Entries provided Start Marker

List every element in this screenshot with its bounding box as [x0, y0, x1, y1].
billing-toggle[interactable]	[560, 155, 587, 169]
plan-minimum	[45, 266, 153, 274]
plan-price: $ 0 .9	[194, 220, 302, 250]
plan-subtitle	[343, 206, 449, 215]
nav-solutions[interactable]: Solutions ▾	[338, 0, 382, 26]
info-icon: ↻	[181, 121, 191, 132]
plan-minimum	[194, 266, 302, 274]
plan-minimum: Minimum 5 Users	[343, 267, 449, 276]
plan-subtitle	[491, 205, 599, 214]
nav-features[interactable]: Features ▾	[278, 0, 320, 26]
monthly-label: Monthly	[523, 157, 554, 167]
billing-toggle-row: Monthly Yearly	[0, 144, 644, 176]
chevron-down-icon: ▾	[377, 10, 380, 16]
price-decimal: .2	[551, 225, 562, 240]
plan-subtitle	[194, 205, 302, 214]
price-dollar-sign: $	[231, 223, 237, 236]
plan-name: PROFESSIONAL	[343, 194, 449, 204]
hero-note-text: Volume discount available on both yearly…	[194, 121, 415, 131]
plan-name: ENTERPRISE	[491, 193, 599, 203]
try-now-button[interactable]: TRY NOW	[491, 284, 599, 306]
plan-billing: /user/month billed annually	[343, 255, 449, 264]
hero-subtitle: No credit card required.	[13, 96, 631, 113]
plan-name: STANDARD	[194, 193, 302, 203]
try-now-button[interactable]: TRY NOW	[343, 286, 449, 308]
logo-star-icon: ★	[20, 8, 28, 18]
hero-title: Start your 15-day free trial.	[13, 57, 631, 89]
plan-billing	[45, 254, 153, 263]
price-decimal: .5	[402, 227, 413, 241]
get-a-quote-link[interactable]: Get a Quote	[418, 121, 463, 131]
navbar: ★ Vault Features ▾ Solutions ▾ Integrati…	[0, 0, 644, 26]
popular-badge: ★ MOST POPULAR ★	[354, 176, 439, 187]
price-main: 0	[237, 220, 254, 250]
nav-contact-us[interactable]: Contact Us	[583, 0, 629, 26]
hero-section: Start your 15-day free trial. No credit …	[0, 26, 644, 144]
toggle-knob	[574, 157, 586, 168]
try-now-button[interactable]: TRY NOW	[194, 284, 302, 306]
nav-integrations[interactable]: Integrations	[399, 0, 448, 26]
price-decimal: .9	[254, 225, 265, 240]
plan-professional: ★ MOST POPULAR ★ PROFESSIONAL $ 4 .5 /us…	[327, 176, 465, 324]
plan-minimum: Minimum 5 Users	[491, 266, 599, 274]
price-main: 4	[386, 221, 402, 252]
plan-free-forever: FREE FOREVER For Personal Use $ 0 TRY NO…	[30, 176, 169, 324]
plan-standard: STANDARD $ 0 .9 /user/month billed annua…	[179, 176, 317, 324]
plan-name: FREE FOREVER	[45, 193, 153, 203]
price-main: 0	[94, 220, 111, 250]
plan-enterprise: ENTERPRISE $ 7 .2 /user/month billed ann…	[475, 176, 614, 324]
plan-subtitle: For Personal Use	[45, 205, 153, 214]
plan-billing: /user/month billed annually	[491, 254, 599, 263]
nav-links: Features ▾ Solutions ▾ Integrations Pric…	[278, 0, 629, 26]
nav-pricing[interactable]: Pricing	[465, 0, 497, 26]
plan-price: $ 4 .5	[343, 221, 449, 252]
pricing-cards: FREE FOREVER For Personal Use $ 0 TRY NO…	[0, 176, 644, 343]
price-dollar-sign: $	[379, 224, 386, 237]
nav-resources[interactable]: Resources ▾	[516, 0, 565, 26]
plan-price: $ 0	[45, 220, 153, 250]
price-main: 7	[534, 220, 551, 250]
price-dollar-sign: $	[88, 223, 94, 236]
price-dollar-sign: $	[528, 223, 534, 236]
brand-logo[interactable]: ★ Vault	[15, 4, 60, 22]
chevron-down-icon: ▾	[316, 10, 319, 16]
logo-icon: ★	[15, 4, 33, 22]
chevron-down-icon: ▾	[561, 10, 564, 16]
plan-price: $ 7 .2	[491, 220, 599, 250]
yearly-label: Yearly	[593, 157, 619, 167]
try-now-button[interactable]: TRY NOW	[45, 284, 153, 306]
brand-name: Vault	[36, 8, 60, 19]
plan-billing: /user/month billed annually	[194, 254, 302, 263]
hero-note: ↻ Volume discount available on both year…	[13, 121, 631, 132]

Entries provided End Marker

Task requirements
Would you copy the entire listing exactly, missing nothing?

Result
List every element in this screenshot with its bounding box as [x0, y0, x1, y1].
billing-toggle[interactable]	[560, 155, 587, 169]
plan-minimum	[45, 266, 153, 274]
plan-price: $ 0 .9	[194, 220, 302, 250]
plan-subtitle	[343, 206, 449, 215]
nav-solutions[interactable]: Solutions ▾	[338, 0, 382, 26]
info-icon: ↻	[181, 121, 191, 132]
plan-minimum	[194, 266, 302, 274]
plan-minimum: Minimum 5 Users	[343, 267, 449, 276]
plan-subtitle	[491, 205, 599, 214]
nav-features[interactable]: Features ▾	[278, 0, 320, 26]
monthly-label: Monthly	[523, 157, 554, 167]
billing-toggle-row: Monthly Yearly	[0, 144, 644, 176]
chevron-down-icon: ▾	[377, 10, 380, 16]
price-decimal: .2	[551, 225, 562, 240]
plan-subtitle	[194, 205, 302, 214]
price-dollar-sign: $	[231, 223, 237, 236]
plan-name: PROFESSIONAL	[343, 194, 449, 204]
hero-note-text: Volume discount available on both yearly…	[194, 121, 415, 131]
plan-name: ENTERPRISE	[491, 193, 599, 203]
try-now-button[interactable]: TRY NOW	[491, 284, 599, 306]
plan-billing: /user/month billed annually	[343, 255, 449, 264]
hero-subtitle: No credit card required.	[13, 96, 631, 113]
plan-name: STANDARD	[194, 193, 302, 203]
try-now-button[interactable]: TRY NOW	[343, 286, 449, 308]
logo-star-icon: ★	[20, 8, 28, 18]
hero-title: Start your 15-day free trial.	[13, 57, 631, 89]
plan-billing	[45, 254, 153, 263]
price-decimal: .5	[402, 227, 413, 241]
get-a-quote-link[interactable]: Get a Quote	[418, 121, 463, 131]
navbar: ★ Vault Features ▾ Solutions ▾ Integrati…	[0, 0, 644, 26]
popular-badge: ★ MOST POPULAR ★	[354, 176, 439, 187]
price-main: 0	[237, 220, 254, 250]
nav-contact-us[interactable]: Contact Us	[583, 0, 629, 26]
hero-section: Start your 15-day free trial. No credit …	[0, 26, 644, 144]
toggle-knob	[574, 157, 586, 168]
try-now-button[interactable]: TRY NOW	[194, 284, 302, 306]
nav-integrations[interactable]: Integrations	[399, 0, 448, 26]
price-decimal: .9	[254, 225, 265, 240]
plan-professional: ★ MOST POPULAR ★ PROFESSIONAL $ 4 .5 /us…	[327, 176, 465, 324]
plan-minimum: Minimum 5 Users	[491, 266, 599, 274]
price-main: 4	[386, 221, 402, 252]
plan-free-forever: FREE FOREVER For Personal Use $ 0 TRY NO…	[30, 176, 169, 324]
plan-standard: STANDARD $ 0 .9 /user/month billed annua…	[179, 176, 317, 324]
plan-name: FREE FOREVER	[45, 193, 153, 203]
price-main: 0	[94, 220, 111, 250]
plan-enterprise: ENTERPRISE $ 7 .2 /user/month billed ann…	[475, 176, 614, 324]
plan-subtitle: For Personal Use	[45, 205, 153, 214]
plan-billing: /user/month billed annually	[491, 254, 599, 263]
nav-links: Features ▾ Solutions ▾ Integrations Pric…	[278, 0, 629, 26]
nav-pricing[interactable]: Pricing	[465, 0, 497, 26]
plan-price: $ 4 .5	[343, 221, 449, 252]
pricing-cards: FREE FOREVER For Personal Use $ 0 TRY NO…	[0, 176, 644, 343]
price-dollar-sign: $	[379, 224, 386, 237]
nav-resources[interactable]: Resources ▾	[516, 0, 565, 26]
plan-price: $ 0	[45, 220, 153, 250]
price-main: 7	[534, 220, 551, 250]
price-dollar-sign: $	[88, 223, 94, 236]
price-dollar-sign: $	[528, 223, 534, 236]
brand-logo[interactable]: ★ Vault	[15, 4, 60, 22]
chevron-down-icon: ▾	[316, 10, 319, 16]
logo-icon: ★	[15, 4, 33, 22]
chevron-down-icon: ▾	[561, 10, 564, 16]
plan-price: $ 7 .2	[491, 220, 599, 250]
yearly-label: Yearly	[593, 157, 619, 167]
try-now-button[interactable]: TRY NOW	[45, 284, 153, 306]
brand-name: Vault	[36, 8, 60, 19]
plan-billing: /user/month billed annually	[194, 254, 302, 263]
hero-note: ↻ Volume discount available on both year…	[13, 121, 631, 132]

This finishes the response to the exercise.